What you will do: Output every record exactly and leave each picture out.

Task data:

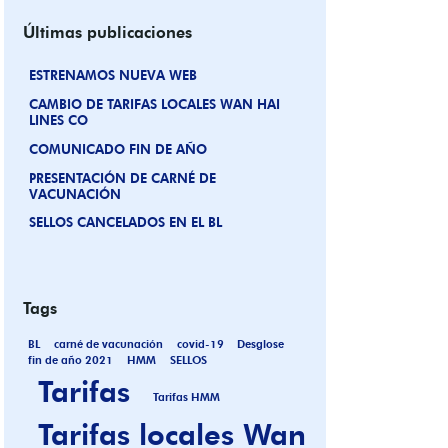
Últimas publicaciones
ESTRENAMOS NUEVA WEB
CAMBIO DE TARIFAS LOCALES WAN HAI
LINES CO
COMUNICADO FIN DE AÑO
PRESENTACIÓN DE CARNÉ DE
VACUNACIÓN
SELLOS CANCELADOS EN EL BL
Tags
BL
carné de vacunación
covid-19
Desglose
fin de año 2021
HMM
SELLOS
Tarifas
Tarifas HMM
Tarifas locales Wan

Exercise response:
Últimas publicaciones
ESTRENAMOS NUEVA WEB
CAMBIO DE TARIFAS LOCALES WAN HAI
LINES CO
COMUNICADO FIN DE AÑO
PRESENTACIÓN DE CARNÉ DE
VACUNACIÓN
SELLOS CANCELADOS EN EL BL
Tags
BL
carné de vacunación
covid-19
Desglose
fin de año 2021
HMM
SELLOS
Tarifas
Tarifas HMM
Tarifas locales Wan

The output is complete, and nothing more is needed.